Question: New Cholesterol Medication
A pharmaceutical company develops “CholestFix” to
reduce Low-Density Lipoprotein (LDL, fat carrier that’s low in
density) cholesterol. The current standard drug
lowers LDL by an average of 25 mg/dL with a standard deviation of 15
mg/dL. A clinical trial with 5 participants were recruited in the study
for three months. At the end of the study, the mean reduction is 29
mg/dL. Assume that the variance of LDL reduction of new drug is the same
as that of the standard drugs.
Based on the results in the clinical trial, researchers in the company
believe
CholestFix is more effective.
a). Perform a formal hypothesis test of the researchers’ belief
regarding LDL reduction, using a significance level of \(\alpha = 0.05\).
# Given values
xbar <- 29
mu0 <- 25
sigma <- 15
n <- 5
# Standard error
se <- sigma / sqrt(n)
# Z-statistic
z <- (xbar - mu0) / se
# One-sided p-value
p_value <- 1 - pnorm(z)
# Output
z
[1] 0.5962848
[1] 0.2754925
The test compares the mean cholesterol reduction of CholestFix to
the standard value of 25 using a one-sided z-test. The resulting p-value
is relatively large (≈ 0.275) indicating that the observed sample mean
of 29 is not sufficiently extreme given the variability and small sample
size.
This analysis is valid because the population standard deviation
is assumed known and the test statistic follows a normal distribution.

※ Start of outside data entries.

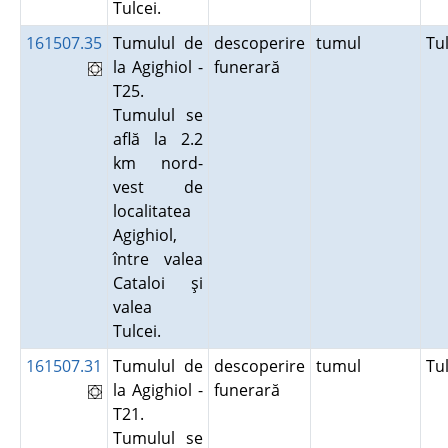
Tulcei.
161507.35
Tumulul de
descoperire
tumul
Tu
la Agighiol -
funerară
T25.
Tumulul se
află la 2.2
km nord-
vest de
localitatea
Agighiol,
între valea
Cataloi şi
valea
Tulcei.
161507.31
Tumulul de
descoperire
tumul
Tu
la Agighiol -
funerară
T21.
Tumulul se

However, the small sample size (n = 5) limits statistical
power.
Conclusion: There is insufficient evidence at the 5%
significance level to conclude that CholestFix produces a greater mean
reduction than the standard drug.
b). Given \(n = 50, \sigma = 15, \alpha =
0.05\), and an effect size we wish to detect \(\delta = 4\) mg/dL (corresponding to a
reduction from 29 mg/dL to 25 mg/dL). What is the probability that we’d
detect a true improvement?
# Given values
sigma <- 15
n <- 50
delta <- 4 # true mean difference
alpha <- 0.05
# Standard error
se <- sigma / sqrt(n)
# Critical value
z_alpha <- qnorm(1 - alpha)
# Effect size in z-units
effect_z <- delta / se
# Power
power <- 1 - pnorm(z_alpha - effect_z)
# Output
power
[1] 0.5951312
The computed power is approximately 0.60 meaning there is about a
60% probability of correctly rejecting the null hypothesis if the true
mean improvement is 4 units above the standard.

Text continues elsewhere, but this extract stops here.